The story of Kate Bornstein is not one that comes wrapped in a neat little package with a beginning, middle, and end.

This story – of gender, of maleness and femaleness, of adventure and courage and heartache – is a story all over the map, quite literally. Through her words, both written and performed, Bornstein has made an invaluable contribution to the study of gender and sexuality.

She will continue that work when she visits the University of Victoria’s Transgender Archives, Saturday Oct. 21.

Aaron Devor, chair of the Transgender Studies program at UVic calls Bornstein fascinating. “She’s one of our founding mothers in a sense,” Devor says. “She’s always out there leading people to be more inclusive, to be more kind.”

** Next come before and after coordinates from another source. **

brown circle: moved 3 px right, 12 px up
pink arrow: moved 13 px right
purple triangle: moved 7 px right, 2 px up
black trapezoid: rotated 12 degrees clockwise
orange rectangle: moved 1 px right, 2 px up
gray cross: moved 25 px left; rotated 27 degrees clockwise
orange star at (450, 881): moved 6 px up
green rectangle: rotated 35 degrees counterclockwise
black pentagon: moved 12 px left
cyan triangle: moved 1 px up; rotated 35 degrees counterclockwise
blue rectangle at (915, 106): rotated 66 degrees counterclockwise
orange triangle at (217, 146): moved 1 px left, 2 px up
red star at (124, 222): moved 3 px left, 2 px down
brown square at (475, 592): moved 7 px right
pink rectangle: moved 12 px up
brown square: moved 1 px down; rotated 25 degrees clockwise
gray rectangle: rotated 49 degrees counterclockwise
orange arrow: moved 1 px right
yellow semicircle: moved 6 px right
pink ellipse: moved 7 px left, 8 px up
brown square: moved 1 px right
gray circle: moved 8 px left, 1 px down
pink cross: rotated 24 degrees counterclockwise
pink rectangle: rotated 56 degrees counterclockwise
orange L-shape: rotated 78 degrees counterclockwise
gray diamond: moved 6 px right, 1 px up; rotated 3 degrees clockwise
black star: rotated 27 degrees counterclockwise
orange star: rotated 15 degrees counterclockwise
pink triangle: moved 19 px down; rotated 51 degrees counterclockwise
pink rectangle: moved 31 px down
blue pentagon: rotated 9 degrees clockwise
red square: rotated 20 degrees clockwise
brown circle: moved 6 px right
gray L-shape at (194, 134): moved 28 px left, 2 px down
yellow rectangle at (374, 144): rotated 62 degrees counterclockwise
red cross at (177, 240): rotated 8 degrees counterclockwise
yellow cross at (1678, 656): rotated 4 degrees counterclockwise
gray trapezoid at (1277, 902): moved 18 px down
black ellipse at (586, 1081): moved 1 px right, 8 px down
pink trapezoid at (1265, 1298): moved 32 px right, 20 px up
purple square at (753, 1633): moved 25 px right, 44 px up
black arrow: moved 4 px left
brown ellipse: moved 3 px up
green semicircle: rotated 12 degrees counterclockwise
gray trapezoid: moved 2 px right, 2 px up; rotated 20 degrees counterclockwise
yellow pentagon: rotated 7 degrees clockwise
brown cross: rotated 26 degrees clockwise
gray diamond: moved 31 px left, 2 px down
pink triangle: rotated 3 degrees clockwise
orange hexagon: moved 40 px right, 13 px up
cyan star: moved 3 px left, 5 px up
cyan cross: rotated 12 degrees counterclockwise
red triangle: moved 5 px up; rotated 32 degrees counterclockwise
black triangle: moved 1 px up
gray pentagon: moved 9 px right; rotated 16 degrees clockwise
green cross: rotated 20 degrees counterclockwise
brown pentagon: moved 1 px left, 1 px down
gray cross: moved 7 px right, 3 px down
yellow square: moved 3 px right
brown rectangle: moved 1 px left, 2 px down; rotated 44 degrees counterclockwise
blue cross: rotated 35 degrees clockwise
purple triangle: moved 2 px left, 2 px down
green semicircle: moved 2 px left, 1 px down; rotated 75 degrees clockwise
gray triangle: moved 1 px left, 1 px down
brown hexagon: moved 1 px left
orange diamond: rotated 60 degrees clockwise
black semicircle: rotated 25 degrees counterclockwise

The trans archives at UVic are the largest collection of transgender history in the world, bearing records of research that date back more than 100 years. They are privately funded on a fixed term, but Devor is eager for them to remain, after he says items came flooding in, the amount of which now fills the length of a football field.

Bornstein’s 2006 book, Hello Cruel World: 101 Alternatives to Suicide for Teens, Freaks and Other Outlaws is part of those archives and a workshop based on it is planned for Saturday afternoon followed by a performance that evening that Bornstein describes as a trip down memory lane.

“I think that’s the job of an elder in any community, is to provide context and space for co-operation and that’s what I hope to achieve with this show,” she says.

Bornstein, now “69 1/2,” has made her home of the last 20 years in New York City, a place she calls “an island of sanity in an otherwise insane country.”

“[NYC is] active in terms of art, in terms of activism, there are coalitions here,” she explains. “People do know how to get along beyond race, beyond age, beyond class. I’ve never been anywhere where people have dealt with these divisions better.”

Formerly a Scientologist, Bornstein sailed the globe as a high-ranking officer of the Sea Org, which she documents in 2012’s A Queer and Present Danger. She split from the church in 1981 and transitioned in the mid-80’s, because she didn’t identify as a man, but a woman was the only other option.

“I’m writing about this,” she says of the labels society has imposed, based on its penchant for binaries. “I’m working on a new book, writing about how language has been in a crazy dance with the formation of all of our sex and gender communities.”

While the mainstream is just starting to have conversations around the fluidity of gender and sexuality, it’s been Bornstein’s life’s work. And as the concepts expand, she’s gone back to revise old editions of Gender Outlaw and My Gender Workbook. “I think enforcing a label or insisting that your label is never gonna change is foolish.”

Of the archives, Bornstein is tremendously moved to see the roots of her ancestors’ history. She is grateful Devor is at the helm of the project because he’s taken great care with it. She’s amused by the change she’s seen within the LGBTQ community, and her hope is that it continues to evolve.

“I found out early on … the trouble with gender is there are too many answers and not enough questions,” Bornstein says. “I don’t want to give people answers, there are enough answers.”